Going hungry
Breadline USA: The Hidden Scandal of American Hunger and How to Fix It
America’s No. 1 health problem, the media relentlessly tell us, is obesity. Americans eat too much and we’re the fattest people in the world.
Except that, according to Sasha Abramsky, author of Breadline USA: The Hidden Scandal of American Hunger and How to Fix It, many Americans go hungry on a regular basis. And even many of those who aren’t hungry today suffer from what experts have taken to calling “food insecurity.” That means that they have consistent insecurity about where food (and the money to buy it) will come from.
Hunger, as Americans tend to think of it, is people (usually in Africa) who have no food at all: acute famine, leading to starvation. But the face of hunger in America—while it does include some people with no food at all—just as often is the working family that lacks the money to make ends meet. Abramsky reports on the millions of Americans, as employed as they can be in the current economic straits, who must decide between spending their limited funds for food today or for gas to get to work to make money for food next week.
Then there are the rural poor, who are doubly screwed: With energy prices rising nonstop, the gas to get to work, the gas to go to the grocery store and the money to buy the food usually overlap. It’s only possible to split a dollar so many ways before something has to give; if you don’t have gas money to get to the food pantry, you’ll go hungry today.
Abramsky, a regular contributor to SN&R who has written in these pages about hunger in Sacramento (see “America’s dirtiest secret”; SN&R Feature; February 15, 2007), tries to live on the amount of food we allot to our poorest neighbors. Perhaps the most moving passages in the entire book are his descriptions of his own hunger and the anxiety that surrounds it; he makes clear that the psychological damage done by want is as bad as the physical pain of an empty belly. Once we become insecure about where our food is going to come from, food becomes an obsession.

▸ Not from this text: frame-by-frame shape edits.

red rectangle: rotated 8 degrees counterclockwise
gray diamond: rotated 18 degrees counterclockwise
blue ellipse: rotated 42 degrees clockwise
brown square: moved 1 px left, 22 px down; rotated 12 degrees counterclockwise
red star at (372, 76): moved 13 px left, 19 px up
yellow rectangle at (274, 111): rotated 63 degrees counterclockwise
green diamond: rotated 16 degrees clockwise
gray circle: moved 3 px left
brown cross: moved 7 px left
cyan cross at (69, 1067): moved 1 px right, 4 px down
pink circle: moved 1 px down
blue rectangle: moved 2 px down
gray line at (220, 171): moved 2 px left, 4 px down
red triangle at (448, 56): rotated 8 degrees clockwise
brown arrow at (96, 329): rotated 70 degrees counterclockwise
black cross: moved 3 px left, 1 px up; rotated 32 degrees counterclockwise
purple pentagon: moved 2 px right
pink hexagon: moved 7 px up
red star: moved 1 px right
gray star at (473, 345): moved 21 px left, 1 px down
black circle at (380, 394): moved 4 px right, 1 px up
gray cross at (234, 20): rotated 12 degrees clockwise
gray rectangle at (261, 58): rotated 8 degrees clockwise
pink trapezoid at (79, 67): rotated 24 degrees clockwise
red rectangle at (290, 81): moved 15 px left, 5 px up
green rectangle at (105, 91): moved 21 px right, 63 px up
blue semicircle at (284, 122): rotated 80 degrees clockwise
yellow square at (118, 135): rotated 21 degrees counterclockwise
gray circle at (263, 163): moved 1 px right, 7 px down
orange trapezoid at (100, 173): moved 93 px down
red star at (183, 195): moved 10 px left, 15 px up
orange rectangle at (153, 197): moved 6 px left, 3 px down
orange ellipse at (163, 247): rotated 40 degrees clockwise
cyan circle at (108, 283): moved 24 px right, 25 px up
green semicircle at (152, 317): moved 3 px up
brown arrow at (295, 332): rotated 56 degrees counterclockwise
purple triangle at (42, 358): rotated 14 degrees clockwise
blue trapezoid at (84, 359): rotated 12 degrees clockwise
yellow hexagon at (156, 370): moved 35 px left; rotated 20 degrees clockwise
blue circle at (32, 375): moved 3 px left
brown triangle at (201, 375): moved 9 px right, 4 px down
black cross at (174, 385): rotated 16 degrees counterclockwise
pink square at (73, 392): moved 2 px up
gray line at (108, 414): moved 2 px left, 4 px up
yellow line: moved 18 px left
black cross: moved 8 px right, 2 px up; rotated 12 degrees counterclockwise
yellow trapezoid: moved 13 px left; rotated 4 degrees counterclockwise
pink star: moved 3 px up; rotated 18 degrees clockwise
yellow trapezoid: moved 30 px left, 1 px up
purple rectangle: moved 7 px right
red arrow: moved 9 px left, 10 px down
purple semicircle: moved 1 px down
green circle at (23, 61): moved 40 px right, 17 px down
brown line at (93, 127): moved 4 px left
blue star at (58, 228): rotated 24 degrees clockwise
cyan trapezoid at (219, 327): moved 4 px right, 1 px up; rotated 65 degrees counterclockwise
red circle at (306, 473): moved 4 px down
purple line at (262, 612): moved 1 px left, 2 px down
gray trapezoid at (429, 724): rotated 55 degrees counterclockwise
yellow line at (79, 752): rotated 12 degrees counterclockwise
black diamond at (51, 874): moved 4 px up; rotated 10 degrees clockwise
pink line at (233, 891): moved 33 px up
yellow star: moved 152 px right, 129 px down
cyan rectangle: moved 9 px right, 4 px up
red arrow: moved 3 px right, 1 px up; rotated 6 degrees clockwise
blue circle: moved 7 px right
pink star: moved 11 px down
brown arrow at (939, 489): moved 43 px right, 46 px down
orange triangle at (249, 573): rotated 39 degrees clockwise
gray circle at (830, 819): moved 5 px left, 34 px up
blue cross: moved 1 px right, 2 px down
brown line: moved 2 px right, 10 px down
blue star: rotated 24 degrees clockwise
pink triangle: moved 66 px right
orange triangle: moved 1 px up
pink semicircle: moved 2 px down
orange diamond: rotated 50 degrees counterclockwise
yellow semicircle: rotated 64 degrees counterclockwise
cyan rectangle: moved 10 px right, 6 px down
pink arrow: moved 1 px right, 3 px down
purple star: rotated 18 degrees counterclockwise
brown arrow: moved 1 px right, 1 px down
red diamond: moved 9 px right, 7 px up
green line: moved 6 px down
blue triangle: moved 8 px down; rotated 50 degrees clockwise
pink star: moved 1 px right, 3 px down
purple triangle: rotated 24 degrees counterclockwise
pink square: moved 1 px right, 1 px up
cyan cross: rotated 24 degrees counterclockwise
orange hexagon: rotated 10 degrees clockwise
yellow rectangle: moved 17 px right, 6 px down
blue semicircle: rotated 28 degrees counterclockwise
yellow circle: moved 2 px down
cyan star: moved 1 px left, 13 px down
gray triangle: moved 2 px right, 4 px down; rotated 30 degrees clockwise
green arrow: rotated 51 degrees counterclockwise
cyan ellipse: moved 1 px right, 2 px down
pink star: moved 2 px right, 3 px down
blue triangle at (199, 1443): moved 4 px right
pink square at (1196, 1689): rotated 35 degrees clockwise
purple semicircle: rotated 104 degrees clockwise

What’s clear from reading Breadline USA is that hunger in America is a complicated issue, intricately linked to larger economic problems such as the loss of manufacturing jobs; the rise of big-box, low-wage employers; the rising cost of health care; and the way that inflation (chronically underestimated by government and business) has decimated the buying power of those on limited or fixed incomes, especially the elderly.
It’s not just the limited choices—the ramen noodles we all live on in college, pasta and mac ’n’ cheese, beans and rice until you think you’re going to die of it—but the fear that there won’t be enough that causes an unrelenting stress. Because the cheapest food is also the most filling (and the most starch-filled), it’s easy to gain weight while suffering nutritionally. Abramsky duly notes his tendency to scarf down his food rather than savor it, as well as the way that thinking about food becomes a habit when there’s not enough of it.
After a trip to a local food pantry (and the depersonalizing, institutional debasement that accompanies getting food assistance in even the kindest of circumstances), Abramsky writes: “I was hungry and wanted to return to my kitchen to rip open the bags and see what food items the guardian angels had sent my way.”
But Americans shouldn’t have to rely on “guardian angels” to provide ramen noodles. The solutions offered in Breadline USA are common sense, and most of them would do wonders for the economy as well. It’s only our ignorance of the long-term cost of hunger—as well as its prevalence—that keeps us from helping.